まず第一に、ラクスルは「仲介」というビジネスモデルで複数の事業を展開しています。印刷業界だけでも競争相手は非常に多く、仲介役として業界進出しているものの、売上トップには食い込めずにいます。

ラクスルの会社自体が新規であることも考えられますが、自社工場で印刷業務を長年行っている他の競合社との対立は厳しいものです。

ただし、最近はデジタル化に伴い印刷業界自体の需要は減りつつあります。
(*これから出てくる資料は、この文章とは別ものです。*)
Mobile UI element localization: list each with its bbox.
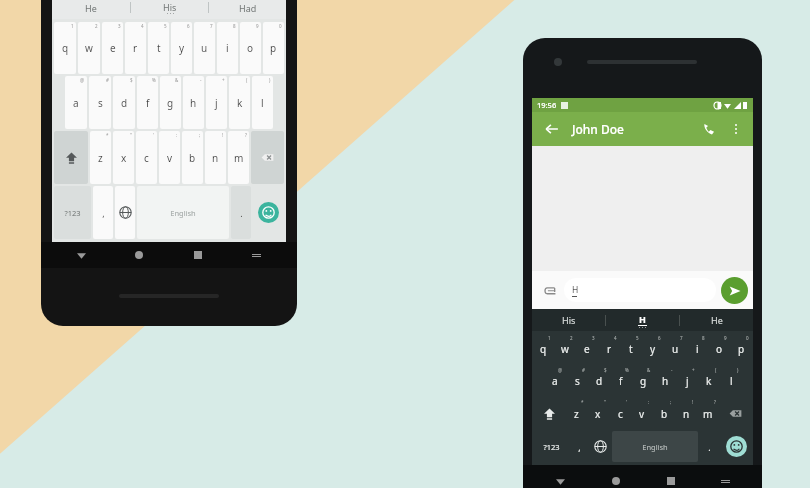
button[interactable]: 6 [171,22,192,74]
button[interactable]: ' [136,131,157,184]
button[interactable]: , [570,431,589,462]
button[interactable]: * [566,398,586,429]
button[interactable]: % [137,76,158,129]
staticText: ! [692,399,694,405]
button[interactable]: His [131,0,208,19]
button[interactable]: Had [209,0,286,19]
button[interactable]: Backspace [720,398,751,429]
button[interactable]: ? [698,398,718,429]
button[interactable]: & [160,76,181,129]
button[interactable]: $ [589,366,609,396]
button[interactable]: 9 [709,334,729,364]
staticText: a [73,96,79,110]
button[interactable]: ! [205,131,226,184]
staticText: ?123 [543,442,560,452]
button[interactable]: 1 [54,22,76,74]
button[interactable]: Emoji [726,436,747,457]
button[interactable]: ! [676,398,696,429]
button[interactable]: 4 [599,334,619,364]
button[interactable]: : [159,131,180,184]
button[interactable]: Back [52,242,110,268]
button[interactable]: 5 [621,334,641,364]
button[interactable]: ) [252,76,273,129]
button[interactable]: $ [113,76,135,129]
button[interactable]: He [52,0,130,19]
button[interactable]: 5 [148,22,169,74]
button[interactable]: @ [65,76,87,129]
button[interactable]: Recents [643,465,698,488]
button[interactable]: 0 [263,22,284,74]
button[interactable]: 4 [125,22,146,74]
staticText: n [683,407,690,421]
button[interactable]: " [588,398,608,429]
button[interactable]: Emoji [258,202,279,223]
staticText: m [234,151,244,165]
button[interactable]: Call [697,117,721,141]
button[interactable]: : [632,398,652,429]
button[interactable]: ( [229,76,250,129]
button[interactable]: . [231,186,251,239]
button[interactable]: - [183,76,204,129]
button[interactable]: 8 [687,334,707,364]
button[interactable]: 7 [194,22,215,74]
button[interactable]: 2 [555,334,575,364]
button[interactable]: 3 [577,334,597,364]
button[interactable]: 6 [643,334,663,364]
staticText: " [604,399,606,405]
button[interactable]: ( [699,366,719,396]
button[interactable]: ' [610,398,630,429]
button[interactable]: 0 [731,334,751,364]
button[interactable]: ) [721,366,741,396]
button[interactable]: Attach [539,279,561,301]
button[interactable]: ? [228,131,249,184]
button[interactable]: Backspace [251,131,284,184]
button[interactable]: H [564,278,716,302]
button[interactable]: Recents [168,242,227,268]
button[interactable]: 8 [217,22,238,74]
staticText: 0 [279,23,282,29]
button[interactable]: " [113,131,134,184]
staticText: 1 [548,335,551,341]
button[interactable]: Language [115,186,135,239]
button[interactable]: @ [544,366,565,396]
button[interactable]: % [611,366,631,396]
button[interactable]: Home [588,465,643,488]
button[interactable]: Language [591,431,610,462]
button[interactable]: More options [725,118,747,140]
button[interactable]: & [633,366,653,396]
button[interactable]: . [700,431,719,462]
button[interactable]: H [606,309,679,331]
button[interactable]: + [206,76,227,129]
button[interactable]: - [655,366,675,396]
button[interactable]: English [612,431,698,462]
button[interactable]: , [93,186,113,239]
button[interactable]: 2 [78,22,100,74]
button[interactable]: Keyboard [698,465,753,488]
button[interactable]: Keyboard [227,242,286,268]
button[interactable]: ?123 [54,186,91,239]
staticText: @ [558,367,563,373]
button[interactable]: ; [182,131,203,184]
staticText: ; [199,132,201,138]
button[interactable]: Shift [534,398,564,429]
button[interactable]: 1 [534,334,553,364]
button[interactable]: Back [541,118,563,140]
button[interactable]: 7 [665,334,685,364]
button[interactable]: Shift [54,131,88,184]
button[interactable]: # [89,76,111,129]
button[interactable]: + [677,366,697,396]
button[interactable]: ; [654,398,674,429]
staticText: g [640,374,647,388]
button[interactable]: His [532,309,605,331]
button[interactable]: Home [110,242,168,268]
button[interactable]: Back [532,465,588,488]
button[interactable]: ?123 [534,431,568,462]
staticText: ( [246,77,248,83]
button[interactable]: * [90,131,111,184]
button[interactable]: He [680,309,753,331]
button[interactable]: 3 [102,22,123,74]
button[interactable]: # [567,366,587,396]
button[interactable]: 9 [240,22,261,74]
button[interactable]: English [137,186,229,239]
button[interactable]: Send [721,277,748,304]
つまり、印刷業界だけで勝負をしていても業界全体の需要が下がった時には売り上げを伸ばしたり維持することは難しくなります。

その点、ラクスルは自社工場を持つことなく、複数の事業を展開してるため、ビジネスモデルさえ機能すれば、業界の需要や売り上げ状況に合わせて、柔軟に事業の縮小を管理できるのがメリットです。

工場の稼働率を上げることで3方よしの状態を実現している

工場の稼働率を上げることで3方よしの状態を実現している

ラクスルは、印刷業界の市場調査をしたところ、工場の全体的な稼働率が5〜6割であり、4〜5割が無駄になっていることを問題視しています。そして、その4〜5割の稼働率を上げるためにビジネス展開をして利益を出すことができるのではないかと考えたのがラクスルでした。
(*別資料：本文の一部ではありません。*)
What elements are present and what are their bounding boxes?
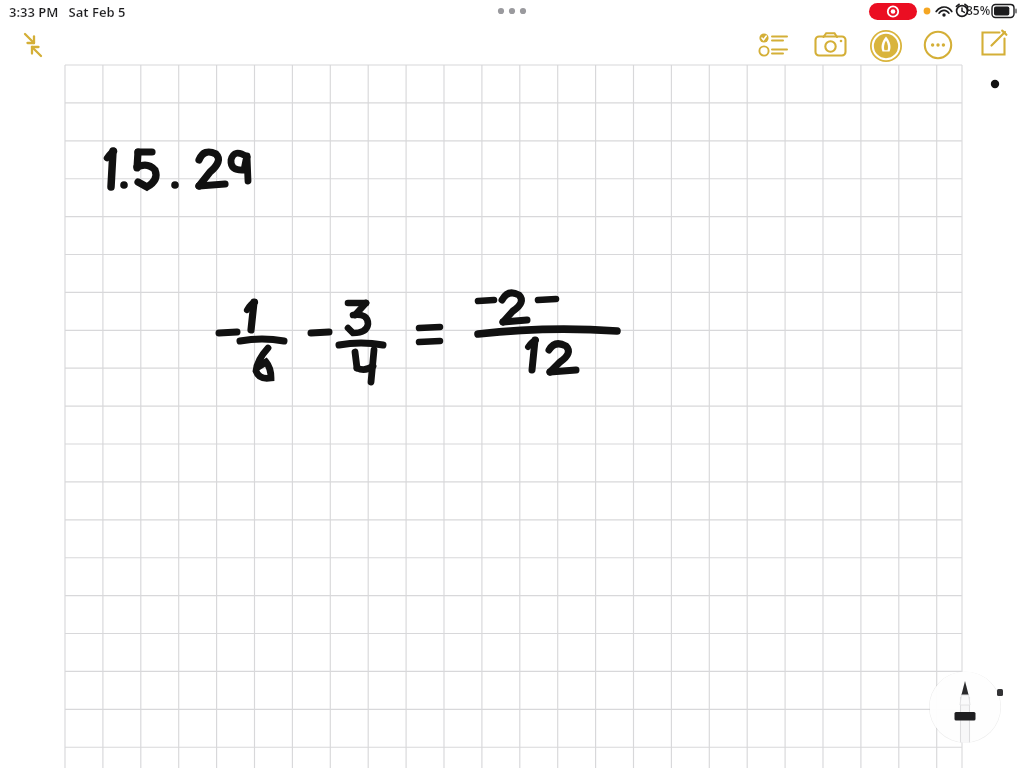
button[interactable]: Pen tool: [929, 671, 1001, 743]
staticText: 85%: [966, 2, 991, 18]
button[interactable]: New note: [978, 29, 1010, 61]
staticText: 3:33 PM Sat Feb 5: [9, 3, 126, 21]
button[interactable]: More options: [922, 30, 954, 60]
button[interactable]: Collapse: [16, 28, 50, 62]
button[interactable]: Camera: [814, 30, 848, 60]
button[interactable]: Ink tool: [868, 28, 904, 64]
button[interactable]: Checklist: [758, 30, 792, 60]
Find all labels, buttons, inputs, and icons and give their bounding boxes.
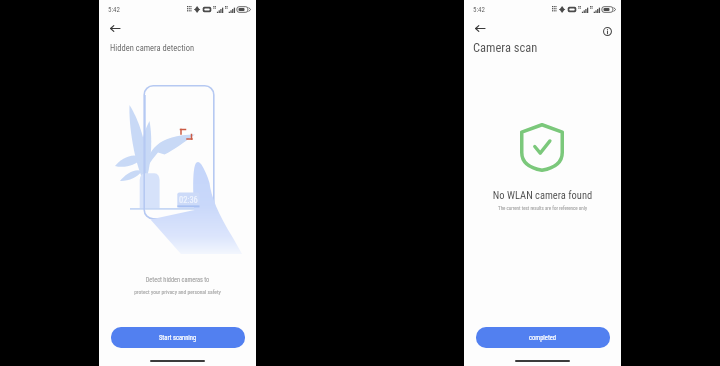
- staticText: Detect hidden cameras to: [99, 276, 256, 283]
- staticText: Camera scan: [473, 40, 538, 55]
- button[interactable]: Back: [469, 18, 490, 38]
- button[interactable]: completed: [476, 327, 610, 348]
- button[interactable]: Info: [597, 21, 618, 41]
- staticText: Start scanning: [159, 334, 197, 342]
- staticText: protect your privacy and personal safety: [99, 289, 256, 295]
- staticText: No WLAN camera found: [464, 189, 621, 201]
- staticText: 02:36: [179, 195, 198, 205]
- staticText: 5:42: [473, 6, 486, 14]
- button[interactable]: Back: [104, 18, 125, 38]
- staticText: The current test results are for referen…: [464, 205, 621, 211]
- button[interactable]: Start scanning: [111, 327, 245, 348]
- staticText: completed: [529, 334, 557, 342]
- staticText: 5:42: [108, 6, 121, 14]
- staticText: Hidden camera detection: [110, 43, 195, 53]
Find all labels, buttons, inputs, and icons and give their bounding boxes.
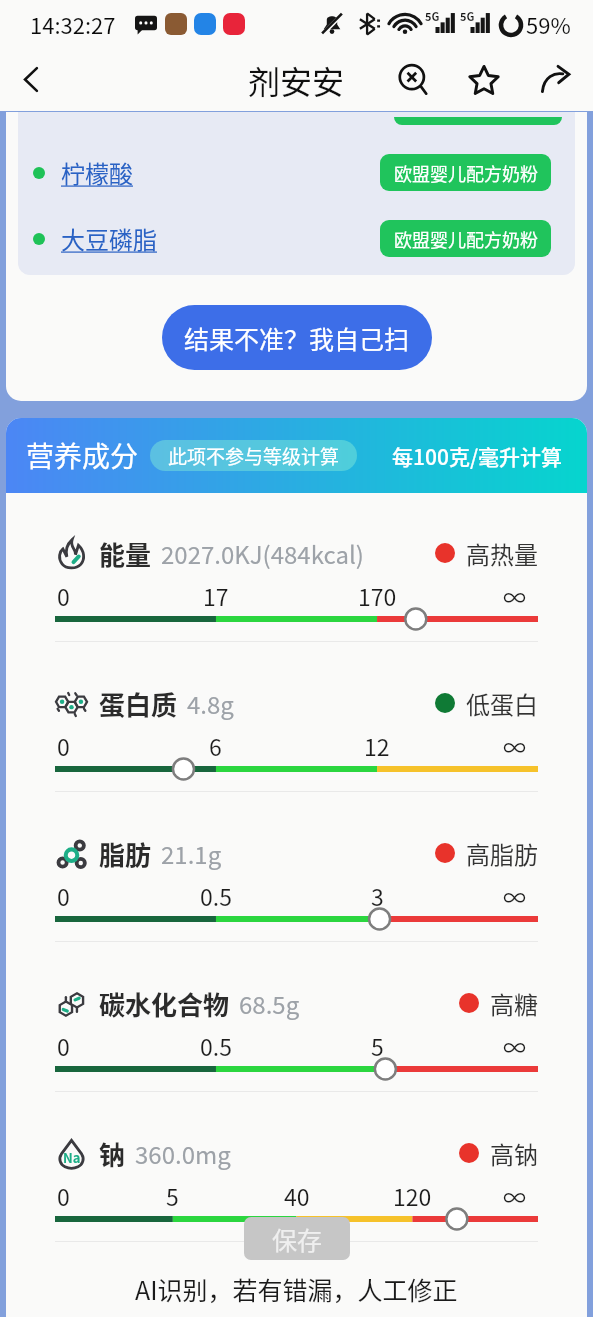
staticText: AI识别，若有错漏，人工修正 xyxy=(135,1271,458,1307)
staticText: 脂肪 xyxy=(99,835,152,871)
staticText: 营养成分 xyxy=(26,435,139,476)
staticText: 此项不参与等级计算 xyxy=(168,442,340,470)
staticText: 68.5g xyxy=(239,986,300,1021)
staticText: 结果不准？我自己扫 xyxy=(184,320,410,356)
staticText: 0 xyxy=(57,1029,70,1062)
button[interactable]: 欧盟婴儿配方奶粉 xyxy=(380,220,551,257)
staticText: 每100克/毫升计算 xyxy=(392,441,563,471)
staticText: 蛋白质 xyxy=(99,685,178,721)
staticText: 能量 xyxy=(99,535,152,571)
staticText: 120 xyxy=(393,1179,432,1212)
staticText: 4.8g xyxy=(187,686,234,721)
staticText: 碳水化合物 xyxy=(99,985,230,1021)
staticText: 40 xyxy=(284,1179,310,1212)
button[interactable]: Back xyxy=(0,48,63,111)
staticText: 欧盟婴儿配方奶粉 xyxy=(394,160,538,186)
staticText: 欧盟婴儿配方奶粉 xyxy=(394,226,538,252)
staticText: 柠檬酸 xyxy=(61,155,133,190)
staticText: 360.0mg xyxy=(135,1136,231,1171)
staticText: 5G xyxy=(460,8,475,24)
staticText: 0 xyxy=(57,1179,70,1212)
staticText: 59% xyxy=(526,8,571,40)
staticText: 12 xyxy=(364,729,390,762)
staticText: 高脂肪 xyxy=(466,836,538,871)
staticText: 5G xyxy=(425,8,440,24)
staticText: 0 xyxy=(57,729,70,762)
button[interactable]: Favorite xyxy=(455,51,513,109)
staticText: 14:32:27 xyxy=(30,8,116,40)
staticText: 6 xyxy=(209,729,222,762)
staticText: 大豆磷脂 xyxy=(61,221,157,256)
staticText: 170 xyxy=(358,579,397,612)
staticText: 0 xyxy=(57,879,70,912)
staticText: 0 xyxy=(57,579,70,612)
staticText: 21.1g xyxy=(161,836,222,871)
staticText: 钠 xyxy=(99,1135,126,1171)
staticText: 5 xyxy=(166,1179,179,1212)
staticText: 3 xyxy=(371,879,384,912)
staticText: 2027.0KJ(484kcal) xyxy=(161,536,364,571)
button[interactable]: 保存 xyxy=(244,1217,350,1260)
button[interactable]: 结果不准？我自己扫 xyxy=(162,305,432,370)
staticText: 0.5 xyxy=(200,1029,232,1062)
staticText: 17 xyxy=(203,579,229,612)
staticText: ∞ xyxy=(503,879,526,912)
staticText: ∞ xyxy=(503,1179,526,1212)
button[interactable]: Clear search xyxy=(385,51,443,109)
staticText: Na xyxy=(63,1148,81,1167)
button[interactable]: 欧盟婴儿配方奶粉 xyxy=(380,154,551,191)
staticText: 剂安安 xyxy=(248,57,345,103)
staticText: 低蛋白 xyxy=(466,686,538,721)
staticText: ∞ xyxy=(503,579,526,612)
staticText: ∞ xyxy=(503,1029,526,1062)
staticText: 保存 xyxy=(272,1221,323,1257)
staticText: 0.5 xyxy=(200,879,232,912)
staticText: 高热量 xyxy=(466,536,538,571)
button[interactable]: Share xyxy=(527,51,585,109)
staticText: 高钠 xyxy=(490,1136,538,1171)
staticText: ∞ xyxy=(503,729,526,762)
staticText: 5 xyxy=(371,1029,384,1062)
staticText: 高糖 xyxy=(490,986,538,1021)
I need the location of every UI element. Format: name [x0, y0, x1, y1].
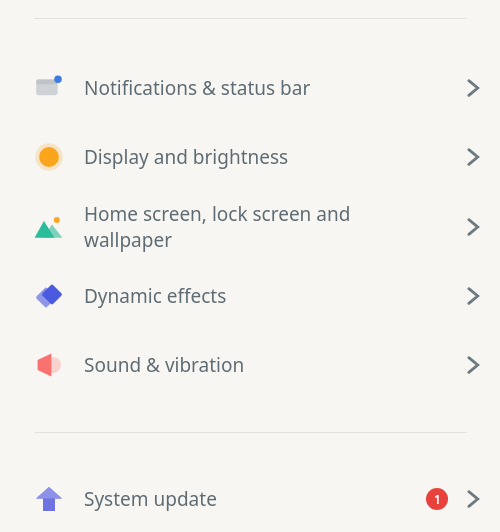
staticText: Sound & vibration: [84, 352, 245, 378]
other: Open System update: [460, 486, 486, 512]
other: Open Display and brightness: [460, 144, 486, 170]
staticText: Dynamic effects: [84, 283, 227, 309]
button[interactable]: Sound & vibration: [0, 330, 500, 400]
button[interactable]: Display and brightness: [0, 122, 500, 192]
staticText: Home screen, lock screen and wallpaper: [84, 201, 351, 253]
staticText: 1: [434, 491, 441, 507]
button[interactable]: Notifications & status bar: [0, 54, 500, 122]
staticText: System update: [84, 486, 217, 512]
staticText: Display and brightness: [84, 144, 289, 170]
button[interactable]: Home screen, lock screen and wallpaper: [0, 192, 500, 262]
other: Open Sound & vibration: [460, 352, 486, 378]
button[interactable]: System update: [0, 465, 500, 532]
other: Open Notifications & status bar: [460, 75, 486, 101]
staticText: Notifications & status bar: [84, 75, 311, 101]
other: Open Dynamic effects: [460, 283, 486, 309]
other: Open Home screen, lock screen and wallpa…: [460, 214, 486, 240]
button[interactable]: Dynamic effects: [0, 262, 500, 330]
ラクスルが実際に行ったビジネスモデルは、制作会社と印刷工場の仲介で、印刷会社の求める「納品スピード」「印刷の種類」「印刷物の量」などに合わせて適切な印刷工場を提供します。

そうすることによって印刷工場は、今までの非稼働時間にも印刷業務ができるようになり売り上げが伸びるのです。さらに、印刷会社は、希望に最適な印刷工場と提携を組めるため、「価格」「期間」「クオリティ」全てにおいての満足度が高くなります。

双方が満足することにより、ラクスルには仲介料が入りつつも、さらに仲介会社としての仕事が増えるので、3方が得をするビジネスモデルとなっているのがポイントです。

DXの促進をおこなっている

デジタル化が進む中で、日本企業の多くはなかなかデジタル化に移行できずに、非効率的なことを行う場合が多く見られます。しかし、ラクスルはコロナウイルスの感染拡大を受けて物流業界全体がDX(デジタルトランスフォーメーション)の動きを見せたタイミングでビジネス展開を行いました。

具体的には、物流DXを取り入れている起業に向けて「輸配送管理システム」を提供することで、業務効率やコスト削減のデジタル管理を実現。物流業界がDXを取り入れることで期待している効果として88%が「業務の可視化」でした。

ラクスルは、物流会社が抱える問題を可視化して整理をすることができるような診断のビジネスモデルも用意していて多くの企業から注目されています。

ラクスルのビジネスモデルについて理解しよう

ラクスルのビジネスモデルについて理解しよう

この記事の結論をまとめると、

  • ラクスルの印刷通信業務以外にも運搬や制作など複数の事業を行っている
  • ラクスルのビジネスモデルは、斬新で印刷業界にも良い影響を与えている
  • ラクスルのビジネスモデルは成長の可能性があり、拡大が期待できる

ということになりました。

ラクスルのビジネスモデルは、どの業界にも適用できるわけではありません。事前にしっかりとした業界調査を行った上で、課題や問題があった場合に、適用できるかを判断することが大切です。

これから、ラクスルがどのような業界にビジネスモデルを適用させていくのか注目したいところです。